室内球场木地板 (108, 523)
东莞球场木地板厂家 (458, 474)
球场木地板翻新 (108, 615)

──────

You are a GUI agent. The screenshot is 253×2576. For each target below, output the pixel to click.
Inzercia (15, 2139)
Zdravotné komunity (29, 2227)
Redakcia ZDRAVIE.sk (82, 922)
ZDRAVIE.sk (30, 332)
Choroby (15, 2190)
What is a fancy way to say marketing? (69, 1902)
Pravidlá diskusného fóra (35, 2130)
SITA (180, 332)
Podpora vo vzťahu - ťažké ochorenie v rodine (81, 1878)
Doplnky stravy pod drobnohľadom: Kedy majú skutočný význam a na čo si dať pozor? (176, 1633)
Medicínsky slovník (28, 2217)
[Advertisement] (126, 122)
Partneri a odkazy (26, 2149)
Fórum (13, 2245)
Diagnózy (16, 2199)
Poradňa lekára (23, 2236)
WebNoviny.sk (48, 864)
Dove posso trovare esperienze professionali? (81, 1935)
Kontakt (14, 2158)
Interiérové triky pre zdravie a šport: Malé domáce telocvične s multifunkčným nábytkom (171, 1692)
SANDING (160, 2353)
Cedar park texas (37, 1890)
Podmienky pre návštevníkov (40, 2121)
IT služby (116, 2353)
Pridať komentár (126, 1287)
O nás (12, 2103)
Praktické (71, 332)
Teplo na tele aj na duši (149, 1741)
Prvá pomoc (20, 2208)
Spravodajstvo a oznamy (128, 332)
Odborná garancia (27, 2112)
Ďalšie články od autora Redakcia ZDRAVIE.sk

──────

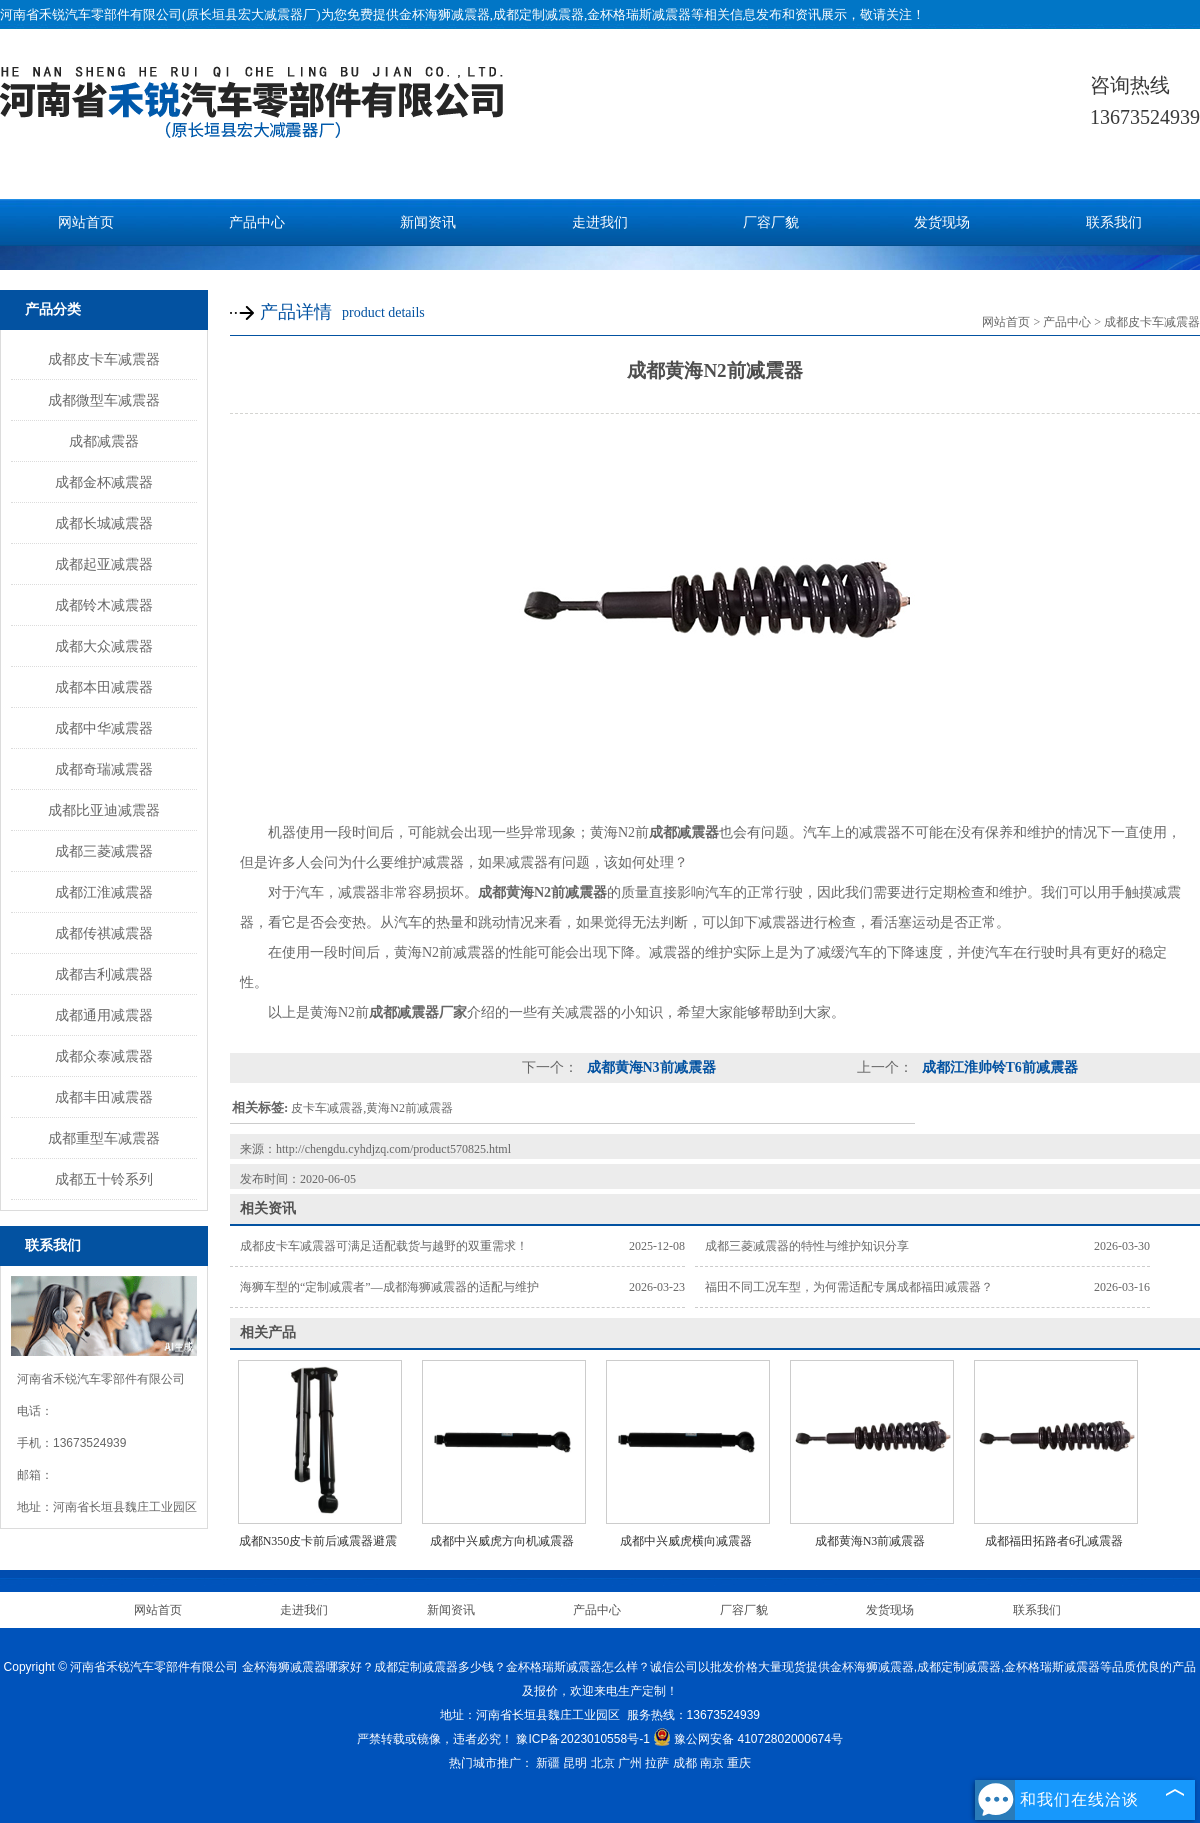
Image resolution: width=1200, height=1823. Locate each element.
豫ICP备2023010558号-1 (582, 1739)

──────

Go through the entries above and copy every line containing "each".

[OUTPUT FOR THIS TASK]
You are a GUI agent. The screenshot is 253×2576. For each target below, output the pixel to click.
Image resolution: width=1200, height=1823. Locate each element.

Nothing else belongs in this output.